Hondartza Fraga, The Secondhand Whale (2013)

Left Bank Leeds, a beautiful, deconsecrated church and now gallery, workspace, coffee bar and event space, plays host to Here Be Whales until the 27 March. The day I visited the wind was blowing in that insistent way wind does when it wants to make its presence felt, and standing inside the Porch Gallery with the doors still open to the blustery street was a fine place to view the exhibition. Curated by Martha Cattell, Hondartza Fraga and Sophia Nicolov, this is a gathering point for artists working in various media to explore and interrogate representations and stories of a threatened, wild and lovely species.

Curators’ talks at the exhibition opening touched on natural history politics and ethics. The exhibition runs in parallel with an associated one at Hull Maritime Museum (until 22 April), and there will be a screening of the film The Whale Rider (2002) at Left Bank on closing night. This is in keeping with the venue’s tradition of showing art that engages with the audience on a variety of levels and uses a range of outputs. The audience can take what it wishes from this exhibition, and its possibilities are many.

The space itself provides a calm rectangle within which to view a display of drawing, sculpture, collage texture and video. Cattell’s tiny collages, ‘Capturing Whales’, challenge our desire to view whales as the Other, and as tourist attraction.

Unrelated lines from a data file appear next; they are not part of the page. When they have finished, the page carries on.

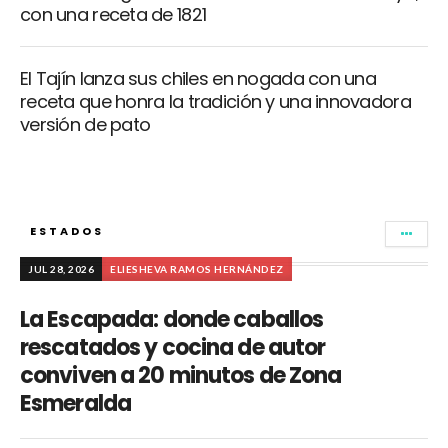
con una receta de 1821
El Tajín lanza sus chiles en nogada con una
receta que honra la tradición y una innovadora
versión de pato
ESTADOS
JUL 28, 2026
ELIESHEVA RAMOS HERNÁNDEZ
La Escapada: donde caballos
rescatados y cocina de autor
conviven a 20 minutos de Zona
Esmeralda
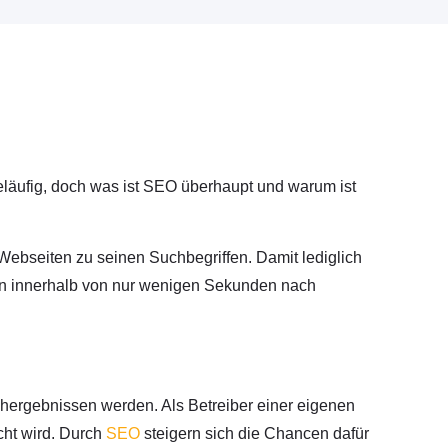
geläufig, doch was ist SEO überhaupt und warum ist
ebseiten zu seinen Suchbegriffen. Damit lediglich
iten innerhalb von nur wenigen Sekunden nach
uchergebnissen werden. Als Betreiber einer eigenen
cht wird. Durch
SEO
steigern sich die Chancen dafür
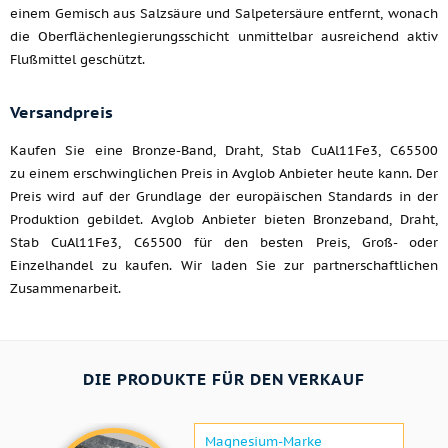
einem Gemisch aus Salzsäure und Salpetersäure entfernt, wonach
die Oberflächenlegierungsschicht unmittelbar ausreichend aktiv
Flußmittel geschützt.
Versandpreis
Kaufen Sie eine Bronze-Band, Draht, Stab CuAl11Fe3, C65500
zu einem erschwinglichen Preis in Avglob Anbieter heute kann. Der
Preis wird auf der Grundlage der europäischen Standards in der
Produktion gebildet. Avglob Anbieter bieten Bronzeband, Draht,
Stab CuAl11Fe3, C65500 für den besten Preis, Groß- oder
Einzelhandel zu kaufen. Wir laden Sie zur partnerschaftlichen
Zusammenarbeit.
DIE PRODUKTE FÜR DEN VERKAUF
Magnesium-Marke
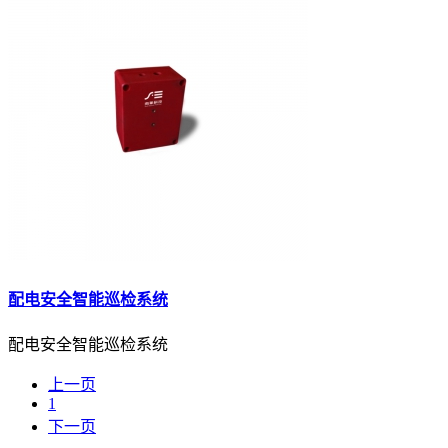
配电安全智能巡检系统
配电安全智能巡检系统
上一页
1
下一页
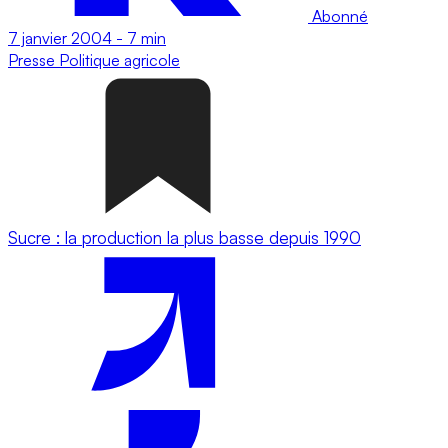
Abonné
7 janvier 2004
-
7 min
Presse
Politique agricole
Sucre : la production la plus basse depuis 1990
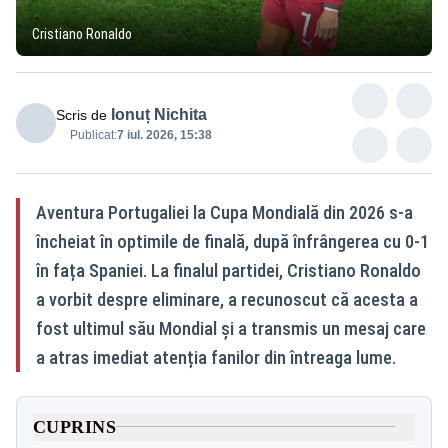
Cristiano Ronaldo
Ionuț Nichita
Scris de
Publicat:
7 iul. 2026, 15:38
Aventura Portugaliei la Cupa Mondială din 2026 s-a
încheiat în optimile de finală, după înfrângerea cu 0-1
în fața Spaniei. La finalul partidei, Cristiano Ronaldo
a vorbit despre eliminare, a recunoscut că acesta a
fost ultimul său Mondial și a transmis un mesaj care
a atras imediat atenția fanilor din întreaga lume.
CUPRINS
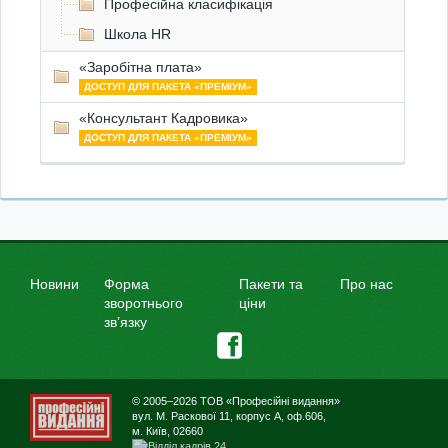
Професійна класифікація
Школа HR
«Заробітна плата»
ДОСТУП ДЛЯ ПАКЕТА «ПРЕМІУМ»
«Консультант Кадровика»
ДОСТУП ДЛЯ ПАКЕТА «ПРЕМІУМ»
Новини
Форма
Пакети та
Про нас
зворотнього
ціни
зв’язку
© 2005–2026 ТОВ «Професійні видання»
вул. М. Раскової 11, корпус А, оф.606,
м. Київ, 02660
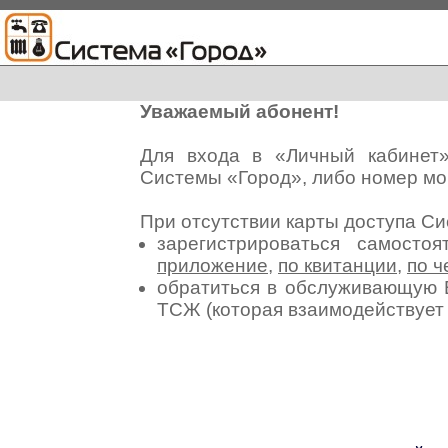
Уважаемый абонент!
Для входа в «Личный кабинет
Системы «Город», либо номер мо
При отсутствии карты доступа С
зарегистрироваться самосто
приложение
,
по квитанции
,
по ч
обратиться в обслуживающую 
ТСЖ (которая взаимодействуе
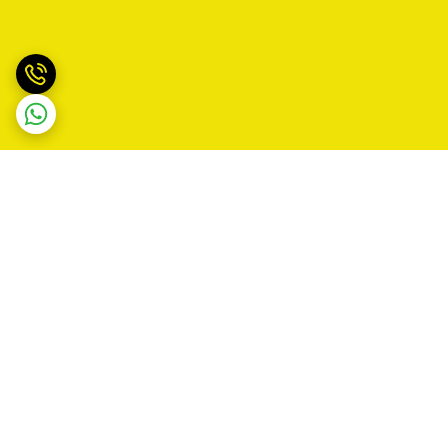
برگشت به بالا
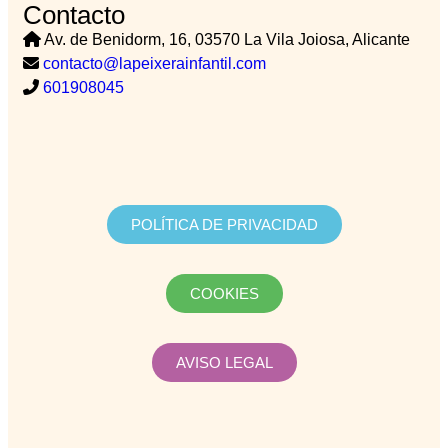
Contacto
Av. de Benidorm, 16, 03570 La Vila Joiosa, Alicante
contacto@lapeixerainfantil.com
601908045
POLÍTICA DE PRIVACIDAD
COOKIES
AVISO LEGAL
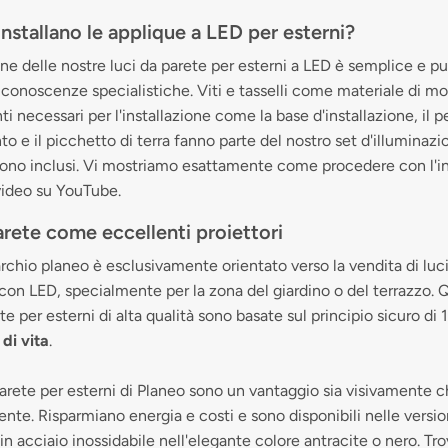
nstallano le applique a LED per esterni?
ione delle nostre luci da parete per esterni a LED è semplice e p
 conoscenze specialistiche. Viti e tasselli come materiale di m
ti necessari per l'installazione come la base d'installazione, il p
o e il picchetto di terra fanno parte del nostro set d'illuminazi
sono inclusi. Vi mostriamo esattamente come procedere con l'in
video su YouTube.
arete come eccellenti proiettori
archio planeo è esclusivamente orientato verso la vendita di luc
 con LED, specialmente per la zona del giardino o del terrazzo. Q
te per esterni di alta qualità sono basate sul principio sicuro di
di vita
.
parete per esterni di Planeo sono un vantaggio sia visivamente 
nte. Risparmiano energia e costi e sono disponibili nelle versio
in acciaio inossidabile nell'elegante colore antracite o nero. Trov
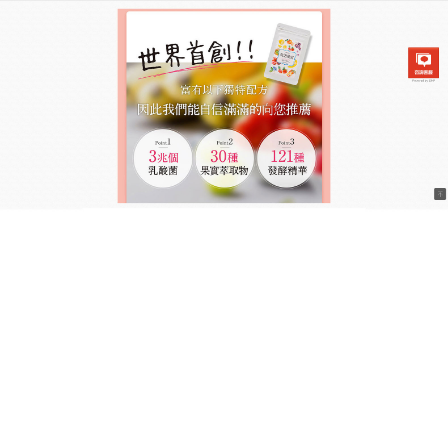
日本兆活果實乳酸菌飲食商城
月份:
2025 年 10 月
腰腹甩油大作戰！有效的減肥
食物讓你躺著瘦
還在為囤積的腰腹贅肉苦惱？
有效的減肥食物
幫你解
決難題！嚴選多種天然草本配方，萃取大自然精華，
無添加化學成分，安全無負擔，每天飯後輕鬆服用，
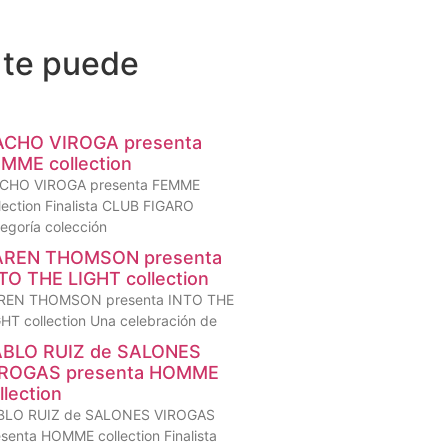
 te puede
ACHO VIROGA presenta
MME collection
CHO VIROGA presenta FEMME
lection Finalista CLUB FIGARO
egoría colección
AREN THOMSON presenta
TO THE LIGHT collection
REN THOMSON presenta INTO THE
HT collection Una celebración de
ABLO RUIZ de SALONES
IROGAS presenta HOMME
llection
BLO RUIZ de SALONES VIROGAS
senta HOMME collection Finalista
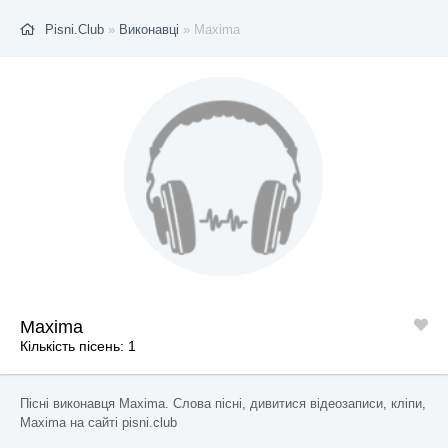
Pisni.Club
»
Виконавці
» Maxima
Maxima
Кількість пісень: 1
Пісні виконавця Maxima. Слова пісні, дивитися відеозаписи, кліпи,
Maxima на сайті pisni.club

Pencil drawings by Fraga on the cover of a whaling book remind us that myth and fiction are our usual conduits for understanding the whale, whilst her video ‘Natural Habitat’ provides a commentary on the vitrine, the disembodied whale; the conceptual art representation of creatures that self-evidently do not belong in museums or glass cases.

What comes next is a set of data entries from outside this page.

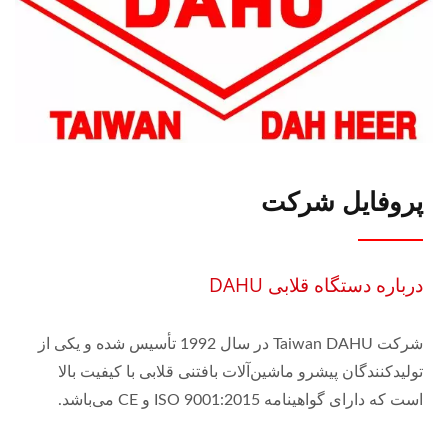
پروفایل شرکت
درباره دستگاه قلابی DAHU
شرکت Taiwan DAHU در سال 1992 تأسیس شده و یکی از
تولیدکنندگان پیشرو ماشین‌آلات بافتنی قلابی با کیفیت بالا
است که دارای گواهینامه ISO 9001:2015 و CE می‌باشد.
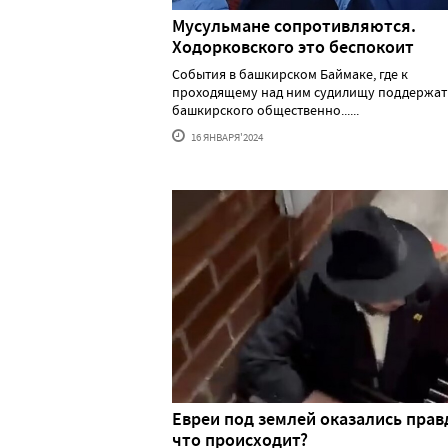
Мусульмане сопротивляются.
Ходорковского это беспокоит
События в башкирском Баймаке, где к
проходящему над ним судилищу поддержат
башкирского общественно......
16 ЯНВАРЯ'2024
Евреи под землей оказались прав
что происходит?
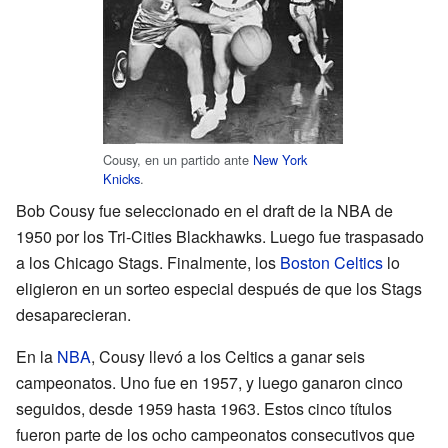
Cousy, en un partido ante
New York
Knicks
.
Bob Cousy fue seleccionado en el draft de la NBA de
1950 por los Tri-Cities Blackhawks. Luego fue traspasado
a los Chicago Stags. Finalmente, los
Boston Celtics
lo
eligieron en un sorteo especial después de que los Stags
desaparecieran.
En la
NBA
, Cousy llevó a los Celtics a ganar seis
campeonatos. Uno fue en 1957, y luego ganaron cinco
seguidos, desde 1959 hasta 1963. Estos cinco títulos
fueron parte de los ocho campeonatos consecutivos que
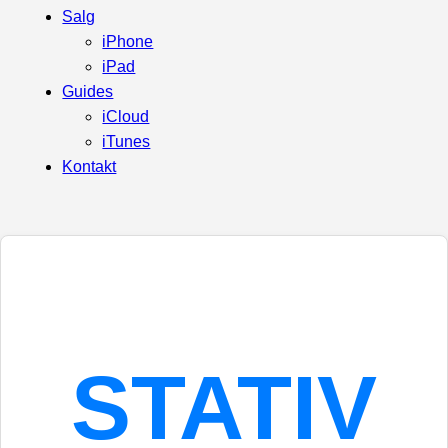
Salg
iPhone
iPad
Guides
iCloud
iTunes
Kontakt
STATIV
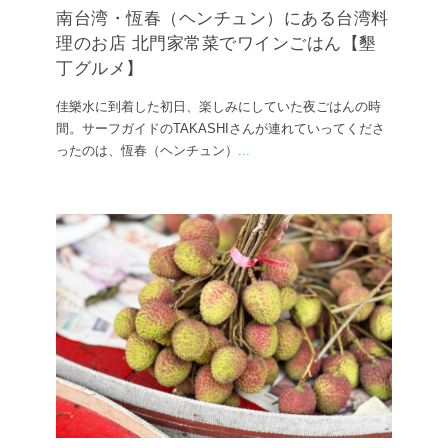
南台湾・恆春（ヘンチュン）にある台湾料
理のお店 北門家常菜でワインごはん【墾
丁グルメ】
佳樂水に到着した初日、楽しみにしていた夜ごはんの時
間。サーフガイドのTAKASHIさんが連れていってくださ
ったのは、恆春（ヘンチュン）
...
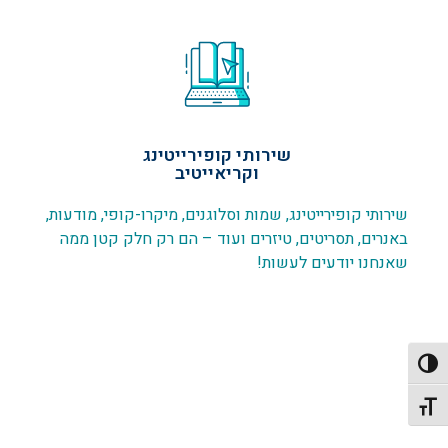
שירותי קופירייטינג
וקריאייטיב
שירותי קופירייטינג, שמות וסלוגנים, מיקרו-קופי, מודעות,
באנרים, תסריטים, טיזרים ועוד – הם רק חלק קטן ממה
שאנחנו יודעים לעשות!
פעל/כבה ניגודיות גבוהה
תג גודל גופן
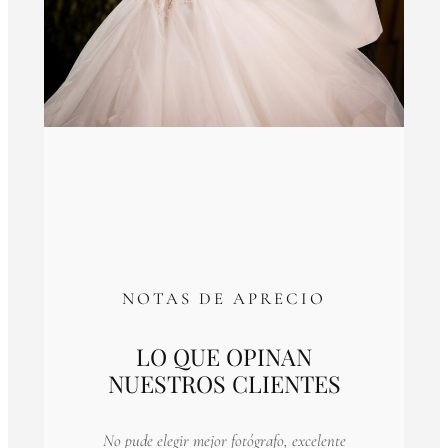
NOTAS DE APRECIO
LO QUE OPINAN
NUESTROS CLIENTES
No pude elegir mejor fotógrafo, excelente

Marina Rees’ filmed investigation of a pilot whale under a microscope is accompanied by a soundtrack created from the bones’ interaction with a contact microphone. The tiny, dense and intricate landscapes of anatomy and physiognomy chime with the textured sound and reverberation of the soundtrack. In contrast, her small biodegradable plastic and sand sculptures point towards a more sustainable oceanic future. The ink drawings and etchings by Philippa Dobson incorporate Pictish symbols and record, through fragile tracing paper, the surfaces of a found whale vertebra[1].

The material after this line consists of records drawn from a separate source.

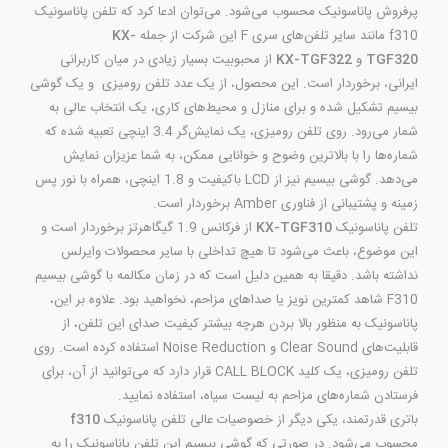
پرفروش پاناسونیک محسوب می‌شود. می‌توان ادعا کرد که تلفن پاناسونیک
f310 مانند سایر تلفن‌های سری F این شرکت از جمله
KX-
TGF320
و
KX-TGF322
از محبوبیت بسیار زیادی در میان کاربرانی
ایرانی، برخوردار است. این محصول، از یک عدد تلفن رومیزی و یک گوشی
بیسیم تشکیل شده و برای منازل و محیط‌‎های کاری، یک انتخاب عالی به
شمار می‌رود. روی تلفن رومیزی، یک نمایش‌گر 3.4 اینچی تعبیه شده که
شماره‌‌ها را با بالاترین وضوح و خوانایی ممکن، به شما عزیزان نمایش
می‌دهد. گوشی بیسیم نیز از LCD باکیفیت و 1.8 اینچی، همراه با نور پس
زمینه و پشتیبانی از فناوری Amber برخوردار است.
تلفن پاناسونیک
KX-TGF310
از فرکانس 1.9 گیگاهرتز برخوردار است و
این موضوع، باعث می‌شود تا هیچ تداخلی با سایر محصولات وایرلس
نداشته باشد. دقیقا به همین دلیل است که در زمان مکالمه با گوشی بیسیم
F310 شاهد کمترین نویز یا صداهای مزاحم، نخواهید بود. علاوه بر این،
پاناسونیک به منظور بالا بردن هرچه بیشتر کیفیت صدای این تلفن، از
قابلیت‌های Clear Sound و Noise Reduction استفاده کرده است. روی
تلفن رومیزی، یک کلید CALL BLOCK قرار دارد که می‌توانید از آن، برای
فرستادن شماره‌های مزاحم به لیست سیاه، استفاده نمایید.
باتری قدرتمند، یکی دیگر از خصوصیات عالی تلفن پاناسونیک
f310
محسوب می‌شود. در صورتی که گوشی بیسیم این تلفن پاناسونیک را به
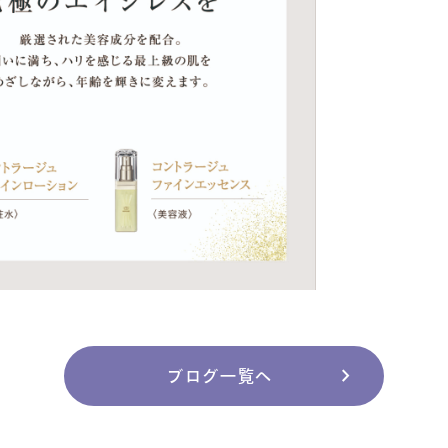
chevron_right
ブログ一覧へ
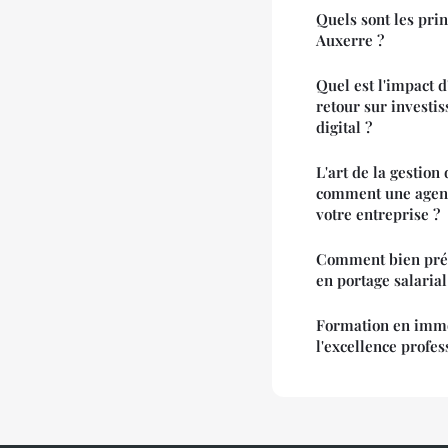
Quels sont les pri
Auxerre ?
Quel est l'impact 
retour sur investi
digital ?
L'art de la gestion 
comment une agen
votre entreprise ?
Comment bien prép
en portage salarial
Formation en immob
l'excellence profes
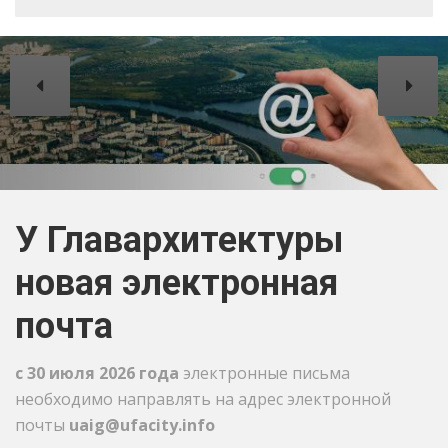
У Главархитектуры
новая электронная
почта
с 30 июля 2026 года
электронные письма
необходимо направлять на адрес электронной
почты
uaig@ufacity.info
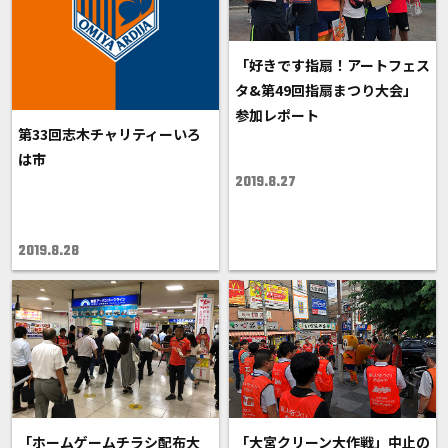
「好きです指扇！アートフェス
タ&第49回指扇まつり大会」
参加レポート
第33回志木チャリティーいろ
は市
2019.8.27
2019.8.28
「ホームゲームチラシ配布大
「大宮クリーン大作戦」中止の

Helen Cann’s map triptych reprises the narrative of her journey from Reykjavik to Gothenburg in search of whales and dolphins and Angela Cockayne’s blueprints explore human interaction with the natural environment. Caroline Hack’s machine-embroidered digital maps add a textural resonance that emphasise both the social and economic importance of the whaling industry and the visceral, emotional response many have to that trade. Her work ‘Pewter Whales’ is simply and starkly listed in the catalogue as ‘ingredients made from a whale and damage inflicted on whales’. This speaks for itself and, being the last thing I saw and read, adds a poignant coda to my visit as I step out into a wind that sounds just a little bit more like whale cries now than it did before.

Here Be Whales, Left Bank, Leeds. 4 February-27 March 2019.

Karen Tobias-Green is a lecturer, researcher and writer at Leeds Arts University.

[1] The Picts were a confederation of peoples who lived in what is today eastern and northern Scotland during the Late Iron Age and Early Medieval periods.